Am Gelde hängt, das weiß auch Brüssel, doch alles - auch im Klimaschutz. Soll Europa wirklich zum ersten klimaneutralen Kontinent werden, müssen sich auch Finanzströme ändern, weg aus fossilen, hin zu sauberen Energien. "Dem Finanzsystem kommt dabei eine Schlüsselrolle zu", schrieb die EU-Kommission vor drei Jahren in den entsprechenden Aktionsplan. Fragt sich nur, was eigentlich saubere Energien sind.

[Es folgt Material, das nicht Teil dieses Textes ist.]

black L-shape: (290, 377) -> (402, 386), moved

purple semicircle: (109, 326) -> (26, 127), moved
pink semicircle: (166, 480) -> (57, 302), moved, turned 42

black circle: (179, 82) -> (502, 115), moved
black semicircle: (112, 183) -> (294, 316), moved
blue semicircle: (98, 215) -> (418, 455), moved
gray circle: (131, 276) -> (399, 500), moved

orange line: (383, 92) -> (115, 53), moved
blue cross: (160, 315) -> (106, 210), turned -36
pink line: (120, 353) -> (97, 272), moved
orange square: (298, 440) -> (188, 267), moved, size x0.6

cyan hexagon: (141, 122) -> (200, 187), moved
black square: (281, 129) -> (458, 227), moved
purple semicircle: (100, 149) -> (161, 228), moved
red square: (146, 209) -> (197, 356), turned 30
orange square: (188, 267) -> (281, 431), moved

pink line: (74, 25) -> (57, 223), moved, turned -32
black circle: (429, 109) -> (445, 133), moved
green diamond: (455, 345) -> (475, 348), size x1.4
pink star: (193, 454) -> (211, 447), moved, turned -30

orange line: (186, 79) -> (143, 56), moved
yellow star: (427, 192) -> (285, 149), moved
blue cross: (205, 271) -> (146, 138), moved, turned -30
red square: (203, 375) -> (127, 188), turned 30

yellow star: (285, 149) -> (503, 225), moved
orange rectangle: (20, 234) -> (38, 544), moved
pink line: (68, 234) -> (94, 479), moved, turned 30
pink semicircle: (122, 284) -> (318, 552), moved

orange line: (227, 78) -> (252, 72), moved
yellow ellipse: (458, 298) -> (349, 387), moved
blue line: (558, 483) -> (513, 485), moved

Der Streit darüber flammt gerade auf. Europa arbeitet an den Details einer "grünen Taxonomie", einer Art Standard für nachhaltige Investments. Wer künftig Geld investieren will, in welche Projekte auch immer, soll auf einen Blick erkennen können, ob damit dem Klimaschutz gedient ist. Die Kommission werkelt dazu gerade an sogenannten "delegierten Rechtsakten", die ihr Spielraum bei der Festlegung der Details lassen. Und das macht nun diverse Mitgliedstaaten nervös.
Vorige Woche etwa wandten sich fünf Umweltminister an die EU-Kommission, aus Österreich, Spanien, Irland, Luxemburg und Dänemark. "Die Taxonomie sollte keine neuen Investitionen in fossile Infrastrukturen anreizen", warnten die Fünf darin. Konkret geht es ihnen um die Grenze, ab der etwa Investitionen in Gaskraftwerke als "nachhaltig" qualifiziert werden. Vorschläge aus einigen Mitgliedstaaten, die Grenzen hochzusetzen, erfüllten sie mit "tiefster" Sorge.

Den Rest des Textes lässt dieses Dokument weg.